Not necessarily. The Very Cool Guys have come up with this list of landlord-friendly kitchen upgrades for renters. These are low-cost improvements that don’t require big-time destruction to complete, though you should probably still run them by your landlord beforehand:
1. Enlarge Your Food Prep Space
As a renter, you can’t exactly install new countertops. No worries! If you need more space for slicing and dicing, there are always fold-down countertops. Mounted on the wall, these flip down when you need them and flip back up when you’re done. No permanent changes or extra floor space required!
If you do have floor space to spare, another option is a rolling kitchen island, which you can find in endless varieties these days (and usually with some extra storage space underneath).
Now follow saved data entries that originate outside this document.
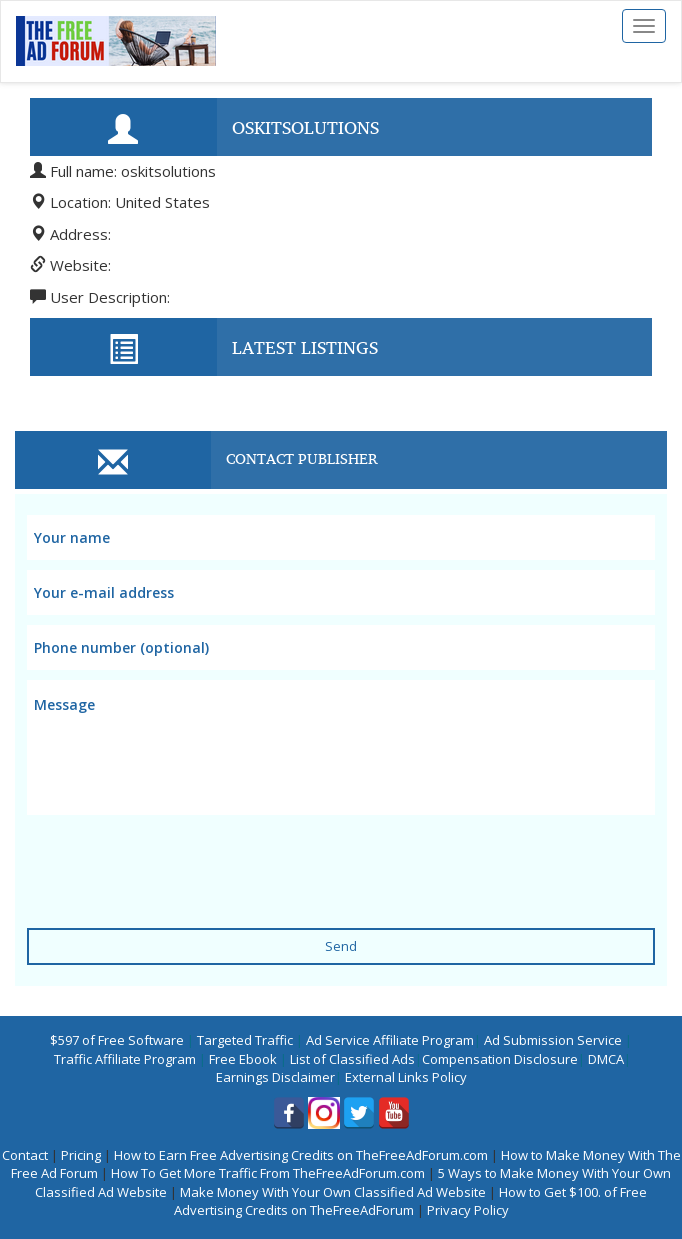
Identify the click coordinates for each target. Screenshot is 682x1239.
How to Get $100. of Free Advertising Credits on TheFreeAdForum (411, 1201)
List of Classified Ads (352, 1059)
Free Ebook (243, 1059)
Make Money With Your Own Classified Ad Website (333, 1192)
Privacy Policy (468, 1210)
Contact (25, 1155)
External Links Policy (406, 1077)
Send (341, 946)
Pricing (81, 1155)
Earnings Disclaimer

Best part about this upgrade is you can roll it out with you when you get your own place.
2. Upgrade Your Cooking Hardware
Installing a new stove isn’t ideal for the renter in need of better cooking hardware. Who wants to spend that kind of money for a home you don’t own? But renters who want to remodel can always invest in a quality induction cooktop, which increases the amount of surface area you have to get food sizzling. These go for anywhere from $60 to $200, and they heat up extremely fast! If an ancient stovetop is all you have to work with right now, this would be a major improvement.
3. Make More Storage Space
A homeowner might install new cupboards for more storage, but a remodeling renter has to be a little more clever. A few options are pot racks you can mount on the walls or ceiling, which would only require you to drill a few half-inch holes and which would free up some of your existing cupboards. Another possibility is a pegboard, used to hang your pots, pans, measuring cups, larger utensils, and more.
4. Brighten the Place Up
Sometimes, the problem with a kitchen isn’t necessarily that it’s too small, just too dark and dreary. Reinvent the look of your kitchen by upgrading the lighting, a landlord-friendly improvement you can do in a number of ways: through under-cabinet lighting for better countertop illumination, LED light strips, or even some stick-on lights that run on batteries. Furthermore, make sure the bulbs on existing fixtures are as bright as the fixture safely allows.